Collectif Romeurope du Val Maubuée

Membre du Collectif National Droits de l'Homme Romeurope

Bidonvilles de Champs-sur-Marne : communiqué de presse

Suite à l’article intitulé : « Pas moins de cinq camps illégaux de Roms à Champs-sur-Marne : que peut-on faire ? » publié dans le Journal La Marne, le 11 décembre 2014, le Collectif Romeurope du Val Maubuée estime nécessaire de donner son point-de-vue, l’article ne donnant uniquement que le point-de-vue de la municipalité de Champs-sur-Marne.
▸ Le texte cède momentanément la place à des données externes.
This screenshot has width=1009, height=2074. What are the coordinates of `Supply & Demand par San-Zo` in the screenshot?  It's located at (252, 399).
Vendredi 12 décembre au petit matin, dans le froid et sous la pluie, une centaine de CRS ont expulsé les habitants des cabanes du boulevard Copernic, mettant à la rue hommes, femmes et enfants, cela sur incitation de la mairie de Champs vis-à-vis du préfet. Curieux travail d’intégration et curieux souci d’humanité, méprisant comme beaucoup d’autres acteurs publics, la trêve hivernale. Réduisant à néant, dans le même temps la scolarisation d’un certain nombre d’enfants, les prises en charge médicales et les perspectives d’emploi. L’ensemble des propos de la mairie sont très hypocrites dans la mesure où elle a longtemps refusée la scolarisation des enfants roms puis dans un deuxième temps leur refuse un tarif correct de cantine, enfin elle a toujours refusé de ramasser leurs poubelles, comme cela lui incombe. Nous avons constaté que dans nombre de terrains évacués depuis 2 ans, certains avaient des toilettes, une cabane douche, une salle commune, et pour un, une école où une institutrice roumaine bilingue faisait travailler les enfants.
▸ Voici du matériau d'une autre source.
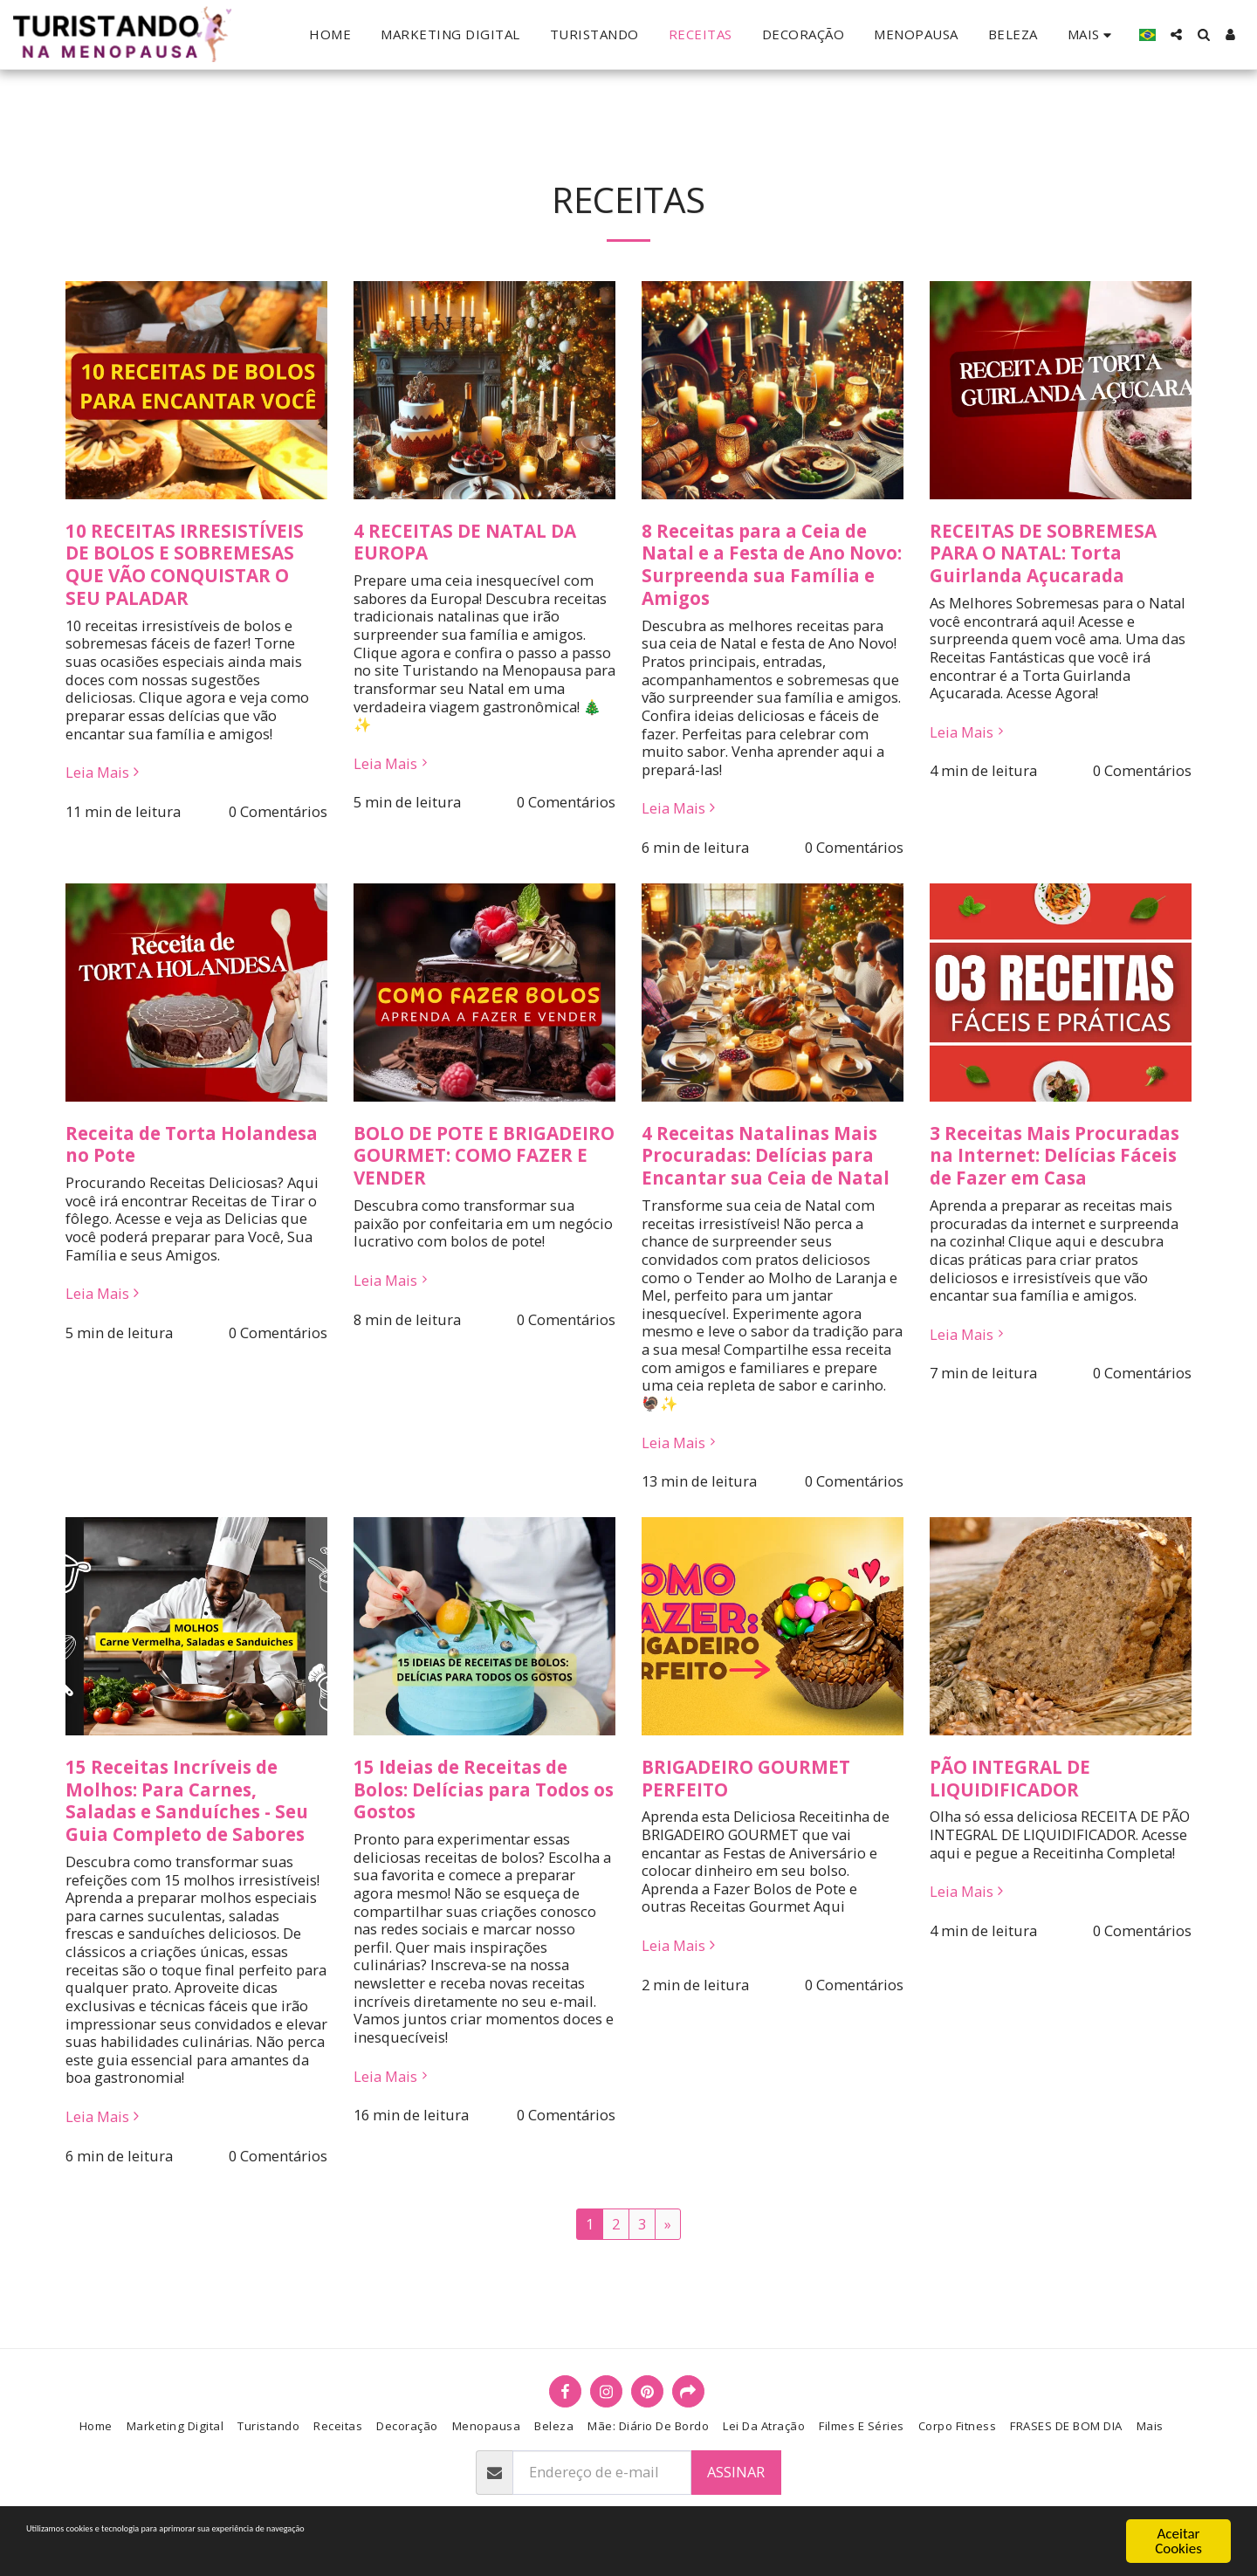  I want to click on Leia Mais, so click(104, 773).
Même s’il est clair que les communes sur lesquelles sont installés les bidonvilles ne peuvent pas prendre en charge, à elles seules, les mesures nécessaires à l’inclusion des habitants dans leur commune, elles ont leur part de responsabilité. Dire que les autres niveaux de la hiérarchie politique sont aussi responsables ne suffit pas. Qu’a fait Madame le Maire pour contraindre les instances supérieures à faciliter cette insertion?

Le collectif Romeurope du Val Maubuée pense que les solutions qui permettront de répondre humainement aux situations de grande précarité des habitants des bidonvilles de France (dont ceux de Champs sur Marne que le collectif accompagne depuis plus de deux ans), viendront si des décisions collectives et collaboratives sont enfin prises au niveau local, départemental, régional et national. Ce n’est que par la concertation et la coopération que ces questions pourront être réglées dans les meilleures conditions et délais.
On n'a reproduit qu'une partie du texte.